**WHAT YOU WILL DO:** Print the entries verbatim, leaving out the images they contain.

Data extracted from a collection

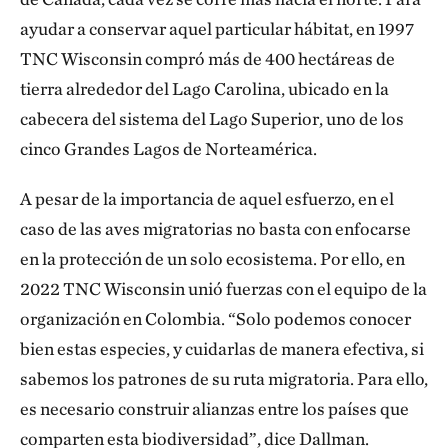
ayudar a conservar aquel particular hábitat, en 1997
TNC Wisconsin compró más de 400 hectáreas de
tierra alrededor del Lago Carolina, ubicado en la
cabecera del sistema del Lago Superior, uno de los
cinco Grandes Lagos de Norteamérica.
A pesar de la importancia de aquel esfuerzo, en el
caso de las aves migratorias no basta con enfocarse
en la protección de un solo ecosistema. Por ello, en
2022 TNC Wisconsin unió fuerzas con el equipo de la
organización en Colombia. “Solo podemos conocer
bien estas especies, y cuidarlas de manera efectiva, si
sabemos los patrones de su ruta migratoria. Para ello,
es necesario construir alianzas entre los países que
comparten esta biodiversidad”, dice Dallman.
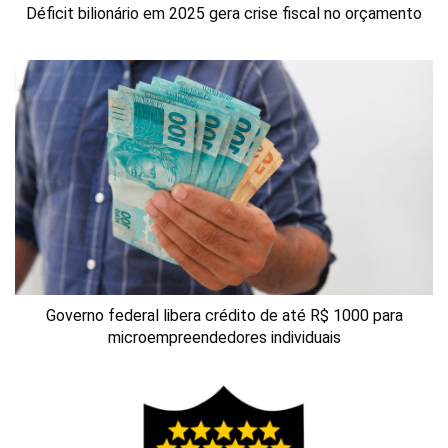
Déficit bilionário em 2025 gera crise fiscal no orçamento
Governo federal libera crédito de até R$ 1000 para
microempreendedores individuais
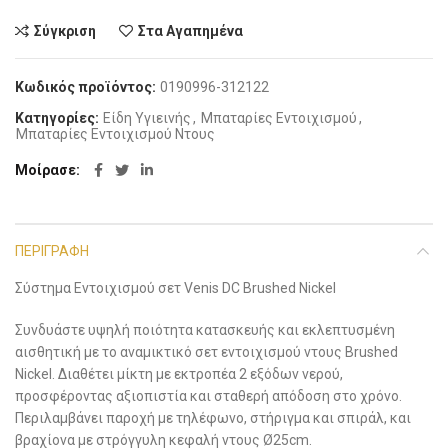
Σύγκριση
Στα Αγαπημένα
Κωδικός προϊόντος:
0190996-312122
Κατηγορίες:
Είδη Υγιεινής
,
Μπαταρίες Εντοιχισμού
,
Μπαταρίες Εντοιχισμού Ντους
Μοίρασε
ΠΕΡΙΓΡΑΦΉ
Σύστημα Εντοιχισμού σετ Venis DC Brushed Nickel
Συνδυάστε υψηλή ποιότητα κατασκευής και εκλεπτυσμένη
αισθητική με το αναμικτικό σετ εντοιχισμού ντους Brushed
Nickel. Διαθέτει μίκτη με εκτροπέα 2 εξόδων νερού,
προσφέροντας αξιοπιστία και σταθερή απόδοση στο χρόνο.
Περιλαμβάνει παροχή με τηλέφωνο, στήριγμα και σπιράλ, και
βραχίονα με στρόγγυλη κεφαλή ντους Ø25cm.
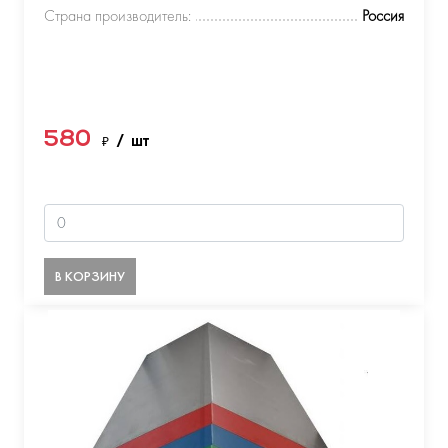
Страна производитель:
Россия
580
₽
/ шт
В КОРЗИНУ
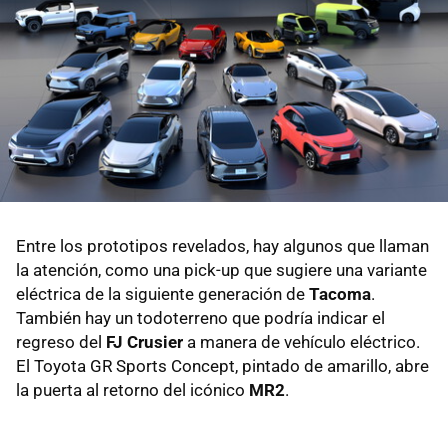
Entre los prototipos revelados, hay algunos que llaman
la atención, como una pick-up que sugiere una variante
eléctrica de la siguiente generación de
Tacoma
.
También hay un todoterreno que podría indicar el
regreso del
FJ Crusier
a manera de vehículo eléctrico.
El Toyota GR Sports Concept, pintado de amarillo, abre
la puerta al retorno del icónico
MR2
.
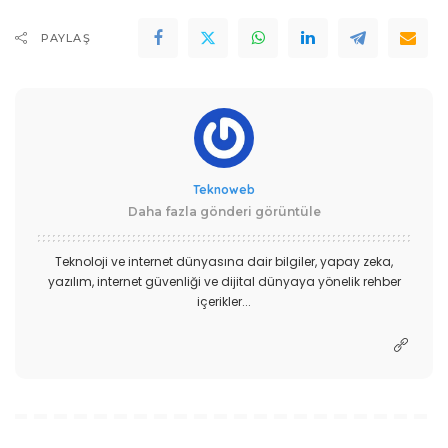
PAYLAŞ
Teknoweb
Daha fazla gönderi görüntüle
Teknoloji ve internet dünyasına dair bilgiler, yapay zeka,
yazılım, internet güvenliği ve dijital dünyaya yönelik rehber
içerikler...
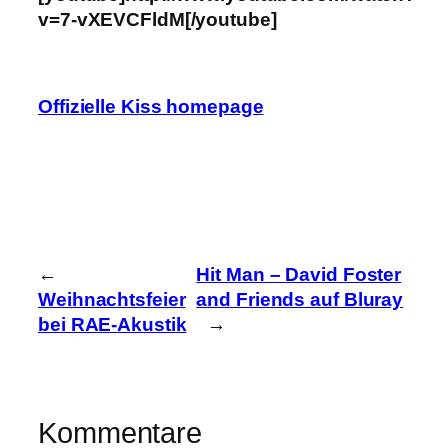
v=7-vXEVCFldM[/youtube]
Offizielle Kiss homepage
←
Hit Man – David Foster
Weihnachtsfeier
and Friends auf Bluray
bei RAE-Akustik
→
Kommentare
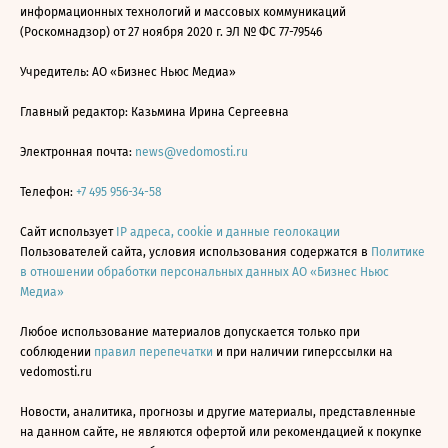
информационных технологий и массовых коммуникаций
(Роскомнадзор) от 27 ноября 2020 г. ЭЛ № ФС 77-79546
Учредитель: АО «Бизнес Ньюс Медиа»
Главный редактор: Казьмина Ирина Сергеевна
Электронная почта:
news@vedomosti.ru
Телефон:
+7 495 956-34-58
Сайт использует
IP адреса, cookie и данные геолокации
Пользователей сайта, условия использования содержатся в
Политике
в отношении обработки персональных данных АО «Бизнес Ньюс
Медиа»
Любое использование материалов допускается только при
соблюдении
правил перепечатки
и при наличии гиперссылки на
vedomosti.ru
Новости, аналитика, прогнозы и другие материалы, представленные
на данном сайте, не являются офертой или рекомендацией к покупке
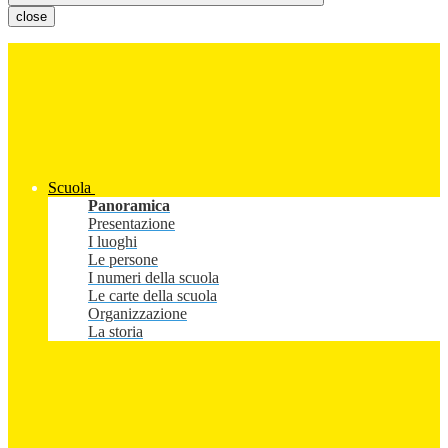
close
Scuola
Panoramica
Presentazione
I luoghi
Le persone
I numeri della scuola
Le carte della scuola
Organizzazione
La storia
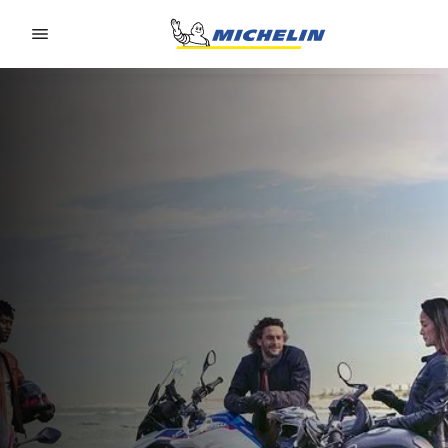
Go to page content
Go to page navigation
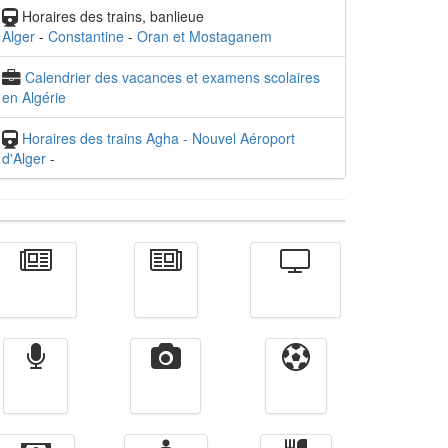
Horaires des trains, banlieue
Alger
-
Constantine
-
Oran et Mostaganem
Calendrier des vacances et examens scolaires
en Algérie
Horaires des trains Agha - Nouvel Aéroport
d'Alger
-
Actualité
الأخبار
Télévision
Radio
Vidéos
Sport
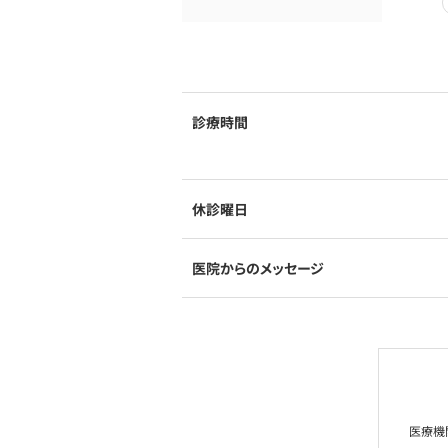
診療時間
休診曜日
医院からのメッセージ
医療機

**RESPONSE BOX:**
ayudar a conservar aquel particular hábitat, en 1997
TNC Wisconsin compró más de 400 hectáreas de
tierra alrededor del Lago Carolina, ubicado en la
cabecera del sistema del Lago Superior, uno de los
cinco Grandes Lagos de Norteamérica.
A pesar de la importancia de aquel esfuerzo, en el
caso de las aves migratorias no basta con enfocarse
en la protección de un solo ecosistema. Por ello, en
2022 TNC Wisconsin unió fuerzas con el equipo de la
organización en Colombia. “Solo podemos conocer
bien estas especies, y cuidarlas de manera efectiva, si
sabemos los patrones de su ruta migratoria. Para ello,
es necesario construir alianzas entre los países que
comparten esta biodiversidad”, dice Dallman.
Déficit bilionário em 2025 gera crise fiscal no orçamento
Governo federal libera crédito de até R$ 1000 para
microempreendedores individuais
Σύγκριση
Στα Αγαπημένα
Κωδικός προϊόντος:
0190996-312122
Κατηγορίες:
Είδη Υγιεινής
,
Μπαταρίες Εντοιχισμού
,
Μπαταρίες Εντοιχισμού Ντους
Μοίρασε
ΠΕΡΙΓΡΑΦΉ
Σύστημα Εντοιχισμού σετ Venis DC Brushed Nickel
Συνδυάστε υψηλή ποιότητα κατασκευής και εκλεπτυσμένη
αισθητική με το αναμικτικό σετ εντοιχισμού ντους Brushed
Nickel. Διαθέτει μίκτη με εκτροπέα 2 εξόδων νερού,
προσφέροντας αξιοπιστία και σταθερή απόδοση στο χρόνο.
Περιλαμβάνει παροχή με τηλέφωνο, στήριγμα και σπιράλ, και
βραχίονα με στρόγγυλη κεφαλή ντους Ø25cm.
Страна производитель:
Россия
580
₽
/ шт
В КОРЗИНУ
Entre los prototipos revelados, hay algunos que llaman
la atención, como una pick-up que sugiere una variante
eléctrica de la siguiente generación de
Tacoma
.
También hay un todoterreno que podría indicar el
regreso del
FJ Crusier
a manera de vehículo eléctrico.
El Toyota GR Sports Concept, pintado de amarillo, abre
la puerta al retorno del icónico
MR2
.
PAYLAŞ
Teknoweb
Daha fazla gönderi görüntüle
Teknoloji ve internet dünyasına dair bilgiler, yapay zeka,
yazılım, internet güvenliği ve dijital dünyaya yönelik rehber
içerikler...
v=7-vXEVCFldM[/youtube]
Offizielle Kiss homepage
←
Hit Man – David Foster
Weihnachtsfeier
and Friends auf Bluray
bei RAE-Akustik
→
Kommentare
информационных технологий и массовых коммуникаций
(Роскомнадзор) от 27 ноября 2020 г. ЭЛ № ФС 77-79546
Учредитель: АО «Бизнес Ньюс Медиа»
Главный редактор: Казьмина Ирина Сергеевна
Электронная почта:
news@vedomosti.ru
Телефон:
+7 495 956-34-58
Сайт использует
IP адреса, cookie и данные геолокации
Пользователей сайта, условия использования содержатся в
Политике
в отношении обработки персональных данных АО «Бизнес Ньюс
Медиа»
Любое использование материалов допускается только при
соблюдении
правил перепечатки
и при наличии гиперссылки на
vedomosti.ru
Новости, аналитика, прогнозы и другие материалы, представленные
на данном сайте, не являются офертой или рекомендацией к покупке
close
Scuola
Panoramica
Presentazione
I luoghi
Le persone
I numeri della scuola
Le carte della scuola
Organizzazione
La storia
Go to page content
Go to page navigation
Horaires des trains, banlieue
Alger
-
Constantine
-
Oran et Mostaganem
Calendrier des vacances et examens scolaires
en Algérie
Horaires des trains Agha - Nouvel Aéroport
d'Alger
-
Actualité
الأخبار
Télévision
Radio
Vidéos
Sport
診療時間
休診曜日
医院からのメッセージ
医療機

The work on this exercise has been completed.